*RAW DATA*:

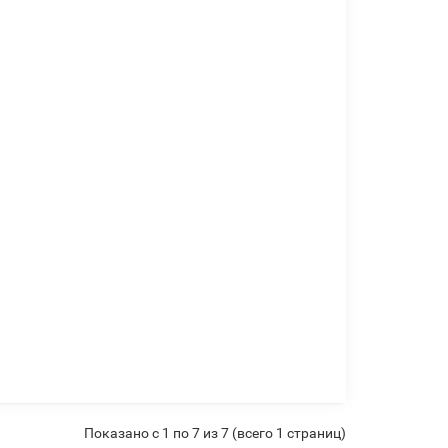
Показано с 1 по 7 из 7 (всего 1 страниц)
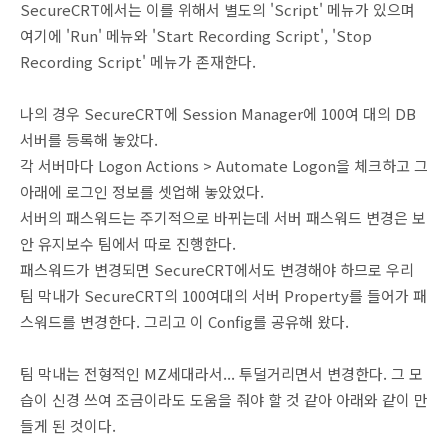
SecureCRT에서는 이를 위해서 별도의 'Script' 메뉴가 있으며
여기에 'Run' 메뉴와 'Start Recording Script', 'Stop
Recording Script' 메뉴가 존재한다.
나의 경우 SecureCRT에 Session Manager에 100여 대의 DB
서버를 등록해 놓았다.
각 서버마다 Logon Actions > Automate Logon을 체크하고 그
아래에 로그인 정보를 셋업해 놓았었다.
서버의 패스워드는 주기적으로 바뀌는데 서버 패스워드 변경은 보
안 유지보수 팀에서 따로 진행한다.
패스워드가 변경되면 SecureCRT에서도 변경해야 하므로 우리
팀 막내가 SecureCRT의 100여대의 서버 Property를 들어가 패
스워드를 변경한다. 그리고 이 Config를 공유해 왔다.
팀 막내는 전형적인 MZ세대라서... 투덜거리면서 변경한다. 그 모
습이 신경 쓰여 조금이라도 도움을 줘야 할 것 같아 아래와 같이 만
들게 된 것이다.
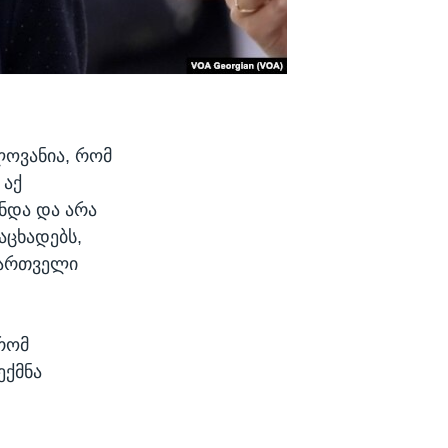
ლოვანია, რომ
 აქ
ინდა და არა
აცხადებს,
ქართველი
 რომ
ექმნა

*TASK PROMPT*:
Every line of the material must be returned verbatim, and pictures must be left behind.

*ANSWER SECTION*:
Показано с 1 по 7 из 7 (всего 1 страниц)
SecureCRT에서는 이를 위해서 별도의 'Script' 메뉴가 있으며
여기에 'Run' 메뉴와 'Start Recording Script', 'Stop
Recording Script' 메뉴가 존재한다.
나의 경우 SecureCRT에 Session Manager에 100여 대의 DB
서버를 등록해 놓았다.
각 서버마다 Logon Actions > Automate Logon을 체크하고 그
아래에 로그인 정보를 셋업해 놓았었다.
서버의 패스워드는 주기적으로 바뀌는데 서버 패스워드 변경은 보
안 유지보수 팀에서 따로 진행한다.
패스워드가 변경되면 SecureCRT에서도 변경해야 하므로 우리
팀 막내가 SecureCRT의 100여대의 서버 Property를 들어가 패
스워드를 변경한다. 그리고 이 Config를 공유해 왔다.
팀 막내는 전형적인 MZ세대라서... 투덜거리면서 변경한다. 그 모
습이 신경 쓰여 조금이라도 도움을 줘야 할 것 같아 아래와 같이 만
들게 된 것이다.
ლოვანია, რომ
 აქ
ინდა და არა
აცხადებს,
ქართველი
 რომ
ექმნა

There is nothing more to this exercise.